## Task description
Pictures do not belong in the copy; transcribe everything else in the records exactly.

## Records for this task
***

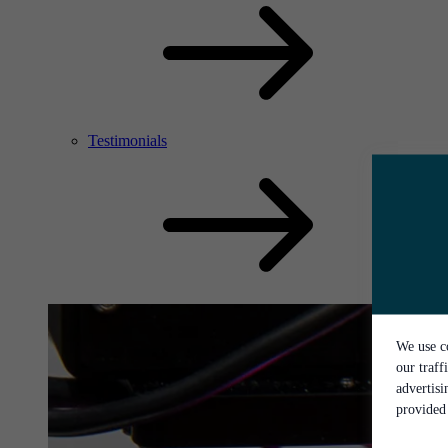
Testimonials
We use co
our traff
advertis
provided 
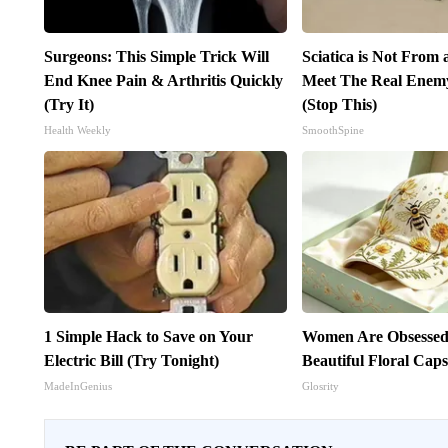
Surgeons: This Simple Trick Will
Sciatica is Not From 
End Knee Pain & Arthritis Quickly
Meet The Real Enemy 
(Try It)
(Stop This)
Health Weekly
SmoothSpine
1 Simple Hack to Save on Your
Women Are Obsessed
Electric Bill (Try Tonight)
Beautiful Floral Cap
MadeInGenius
Glosrity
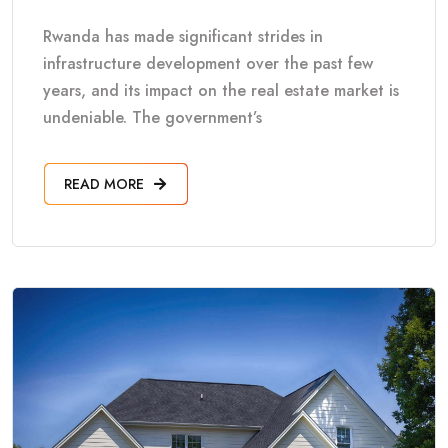
Rwanda has made significant strides in
infrastructure development over the past few
years, and its impact on the real estate market is
undeniable. The government’s
READ MORE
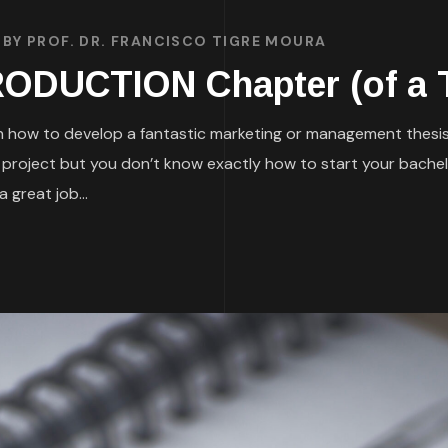
BY
PROF. DR. FRANCISCO TIGRE MOURA
RODUCTION Chapter (of a 
 on how to develop a fantastic marketing or management thesis
h project but you don’t know exactly how to start your bachel
 great job...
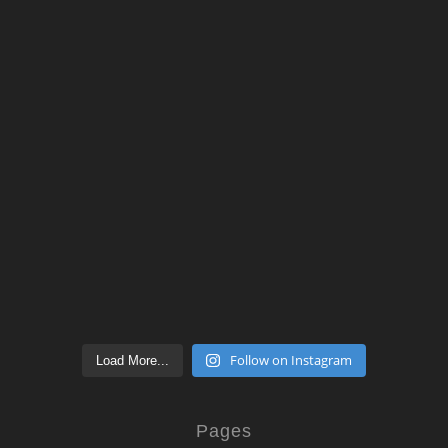
Follow on Instagram
Load More...
Pages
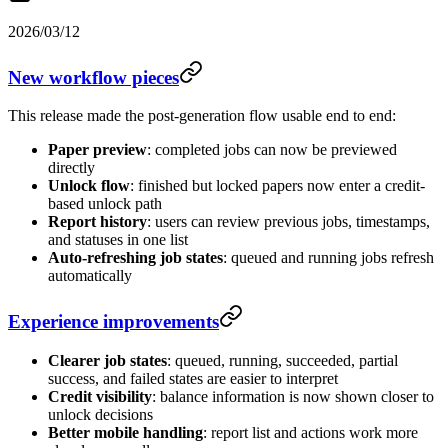
2026/03/12
New workflow pieces
This release made the post-generation flow usable end to end:
Paper preview
: completed jobs can now be previewed
directly
Unlock flow
: finished but locked papers now enter a credit-
based unlock path
Report history
: users can review previous jobs, timestamps,
and statuses in one list
Auto-refreshing job states
: queued and running jobs refresh
automatically
Experience improvements
Clearer job states
: queued, running, succeeded, partial
success, and failed states are easier to interpret
Credit visibility
: balance information is now shown closer to
unlock decisions
Better mobile handling
: report list and actions work more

***

## Answer for the task
Testimonials
We use co
our traff
advertis
provided 
Surgeons: This Simple Trick Will
Sciatica is Not From 
End Knee Pain & Arthritis Quickly
Meet The Real Enemy 
(Try It)
(Stop This)
Health Weekly
SmoothSpine
1 Simple Hack to Save on Your
Women Are Obsessed
Electric Bill (Try Tonight)
Beautiful Floral Cap
MadeInGenius
Glosrity
Rwanda has made significant strides in
infrastructure development over the past few
years, and its impact on the real estate market is
undeniable. The government’s
READ MORE
BY
PROF. DR. FRANCISCO TIGRE MOURA
RODUCTION Chapter (of a 
 on how to develop a fantastic marketing or management thesis
h project but you don’t know exactly how to start your bachel
 great job...
Follow on Instagram
Load More...
Pages
2026/03/12
New workflow pieces
This release made the post-generation flow usable end to end:
Paper preview
: completed jobs can now be previewed
directly
Unlock flow
: finished but locked papers now enter a credit-
based unlock path
Report history
: users can review previous jobs, timestamps,
and statuses in one list
Auto-refreshing job states
: queued and running jobs refresh
automatically
Experience improvements
Clearer job states
: queued, running, succeeded, partial
success, and failed states are easier to interpret
Credit visibility
: balance information is now shown closer to
unlock decisions
Better mobile handling
: report list and actions work more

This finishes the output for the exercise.